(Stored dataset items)
:::
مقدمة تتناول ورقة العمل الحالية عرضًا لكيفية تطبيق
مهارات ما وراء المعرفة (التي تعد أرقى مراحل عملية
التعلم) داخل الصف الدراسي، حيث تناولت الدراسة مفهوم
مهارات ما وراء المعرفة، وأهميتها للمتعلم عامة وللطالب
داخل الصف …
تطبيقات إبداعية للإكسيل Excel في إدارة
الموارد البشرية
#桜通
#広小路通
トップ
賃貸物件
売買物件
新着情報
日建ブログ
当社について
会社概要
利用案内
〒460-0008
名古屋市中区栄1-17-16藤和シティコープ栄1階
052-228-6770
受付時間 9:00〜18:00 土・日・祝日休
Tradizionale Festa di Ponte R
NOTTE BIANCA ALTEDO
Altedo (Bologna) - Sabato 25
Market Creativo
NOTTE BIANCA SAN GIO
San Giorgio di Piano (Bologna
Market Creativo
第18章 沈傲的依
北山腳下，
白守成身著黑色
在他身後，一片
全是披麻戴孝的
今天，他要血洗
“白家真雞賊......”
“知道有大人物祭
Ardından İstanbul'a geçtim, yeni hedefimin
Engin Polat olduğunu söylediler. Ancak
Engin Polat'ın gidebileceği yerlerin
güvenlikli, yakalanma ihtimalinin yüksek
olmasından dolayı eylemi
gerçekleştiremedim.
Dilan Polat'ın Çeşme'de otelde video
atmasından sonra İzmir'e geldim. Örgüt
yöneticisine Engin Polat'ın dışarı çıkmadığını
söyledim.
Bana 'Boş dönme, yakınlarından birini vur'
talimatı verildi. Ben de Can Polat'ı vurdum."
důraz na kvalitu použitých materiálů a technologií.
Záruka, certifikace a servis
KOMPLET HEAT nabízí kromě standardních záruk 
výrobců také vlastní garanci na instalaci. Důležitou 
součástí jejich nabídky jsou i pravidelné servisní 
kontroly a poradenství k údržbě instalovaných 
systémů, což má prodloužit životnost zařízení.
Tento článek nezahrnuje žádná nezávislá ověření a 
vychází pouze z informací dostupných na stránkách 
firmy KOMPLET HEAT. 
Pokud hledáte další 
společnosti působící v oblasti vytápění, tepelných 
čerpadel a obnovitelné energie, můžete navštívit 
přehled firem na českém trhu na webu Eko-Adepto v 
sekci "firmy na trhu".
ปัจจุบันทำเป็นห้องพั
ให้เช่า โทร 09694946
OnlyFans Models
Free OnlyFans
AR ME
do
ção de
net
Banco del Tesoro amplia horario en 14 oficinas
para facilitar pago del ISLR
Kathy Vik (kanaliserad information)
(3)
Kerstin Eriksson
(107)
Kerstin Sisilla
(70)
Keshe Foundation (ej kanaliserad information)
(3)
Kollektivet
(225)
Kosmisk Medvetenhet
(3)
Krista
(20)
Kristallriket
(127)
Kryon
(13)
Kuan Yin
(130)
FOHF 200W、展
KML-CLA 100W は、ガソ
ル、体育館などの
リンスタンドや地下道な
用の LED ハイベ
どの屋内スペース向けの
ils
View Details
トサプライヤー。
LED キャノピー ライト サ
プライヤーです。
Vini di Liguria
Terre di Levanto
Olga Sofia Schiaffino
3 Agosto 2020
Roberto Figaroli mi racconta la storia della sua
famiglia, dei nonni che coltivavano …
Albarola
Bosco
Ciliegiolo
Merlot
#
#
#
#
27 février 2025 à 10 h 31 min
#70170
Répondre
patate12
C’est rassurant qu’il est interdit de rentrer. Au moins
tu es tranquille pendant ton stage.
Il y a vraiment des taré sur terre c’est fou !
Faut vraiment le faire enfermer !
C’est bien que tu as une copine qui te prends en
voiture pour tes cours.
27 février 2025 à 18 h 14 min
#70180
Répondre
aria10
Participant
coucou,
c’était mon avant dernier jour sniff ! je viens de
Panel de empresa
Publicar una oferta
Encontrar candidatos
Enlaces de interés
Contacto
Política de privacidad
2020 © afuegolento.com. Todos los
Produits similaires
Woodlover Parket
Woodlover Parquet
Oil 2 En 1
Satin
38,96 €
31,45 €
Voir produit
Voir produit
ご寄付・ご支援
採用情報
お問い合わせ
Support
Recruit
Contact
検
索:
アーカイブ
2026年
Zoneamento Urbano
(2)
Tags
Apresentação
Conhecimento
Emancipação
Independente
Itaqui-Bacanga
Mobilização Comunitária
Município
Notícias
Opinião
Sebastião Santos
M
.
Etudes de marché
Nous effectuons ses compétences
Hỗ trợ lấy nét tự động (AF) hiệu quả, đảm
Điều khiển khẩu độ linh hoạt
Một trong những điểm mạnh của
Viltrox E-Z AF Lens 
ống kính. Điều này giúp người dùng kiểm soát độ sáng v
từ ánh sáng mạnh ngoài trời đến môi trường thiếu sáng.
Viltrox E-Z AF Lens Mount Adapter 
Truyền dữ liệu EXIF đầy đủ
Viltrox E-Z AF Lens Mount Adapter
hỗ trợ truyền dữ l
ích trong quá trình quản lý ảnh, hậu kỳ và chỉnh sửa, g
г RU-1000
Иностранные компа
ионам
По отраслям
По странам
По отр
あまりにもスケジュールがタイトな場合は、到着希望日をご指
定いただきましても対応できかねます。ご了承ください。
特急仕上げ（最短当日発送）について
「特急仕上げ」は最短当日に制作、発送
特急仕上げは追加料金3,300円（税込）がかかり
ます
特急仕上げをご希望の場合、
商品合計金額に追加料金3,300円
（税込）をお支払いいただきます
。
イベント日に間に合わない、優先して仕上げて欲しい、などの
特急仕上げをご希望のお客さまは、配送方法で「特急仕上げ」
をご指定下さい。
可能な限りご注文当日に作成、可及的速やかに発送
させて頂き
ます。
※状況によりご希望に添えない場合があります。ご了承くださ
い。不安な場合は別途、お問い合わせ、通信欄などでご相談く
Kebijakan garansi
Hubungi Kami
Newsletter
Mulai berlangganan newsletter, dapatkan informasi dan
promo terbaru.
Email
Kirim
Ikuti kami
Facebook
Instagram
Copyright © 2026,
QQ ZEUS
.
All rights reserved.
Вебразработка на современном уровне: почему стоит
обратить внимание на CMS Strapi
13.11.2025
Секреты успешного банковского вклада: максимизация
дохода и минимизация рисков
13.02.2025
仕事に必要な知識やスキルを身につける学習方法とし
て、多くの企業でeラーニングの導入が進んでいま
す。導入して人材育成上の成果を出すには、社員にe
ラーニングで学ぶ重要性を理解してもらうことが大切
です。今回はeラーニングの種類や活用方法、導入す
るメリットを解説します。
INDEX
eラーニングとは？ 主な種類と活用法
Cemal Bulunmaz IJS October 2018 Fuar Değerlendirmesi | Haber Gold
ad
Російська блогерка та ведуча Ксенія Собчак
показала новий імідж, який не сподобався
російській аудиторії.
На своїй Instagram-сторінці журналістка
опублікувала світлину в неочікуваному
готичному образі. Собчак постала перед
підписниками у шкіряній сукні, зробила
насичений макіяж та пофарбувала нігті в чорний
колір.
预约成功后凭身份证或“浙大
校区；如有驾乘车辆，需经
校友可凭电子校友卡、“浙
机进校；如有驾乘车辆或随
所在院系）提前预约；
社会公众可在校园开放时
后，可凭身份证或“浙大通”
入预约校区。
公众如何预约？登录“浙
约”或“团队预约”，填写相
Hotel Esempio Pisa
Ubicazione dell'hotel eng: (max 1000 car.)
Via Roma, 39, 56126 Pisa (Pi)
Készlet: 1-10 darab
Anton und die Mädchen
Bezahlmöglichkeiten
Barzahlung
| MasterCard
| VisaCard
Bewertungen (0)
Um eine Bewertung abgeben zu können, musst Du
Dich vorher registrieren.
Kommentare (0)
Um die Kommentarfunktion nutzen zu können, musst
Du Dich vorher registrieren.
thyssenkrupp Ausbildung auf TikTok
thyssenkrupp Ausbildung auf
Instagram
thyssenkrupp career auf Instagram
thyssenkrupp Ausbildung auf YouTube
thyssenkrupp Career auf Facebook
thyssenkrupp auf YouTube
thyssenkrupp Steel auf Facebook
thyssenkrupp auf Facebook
:::
TASK DETAILS: Look for the string "können" in the entries above. Copy every line that has it.

TASK RESPONSE:
Um eine Bewertung abgeben zu können, musst Du
Um die Kommentarfunktion nutzen zu können, musst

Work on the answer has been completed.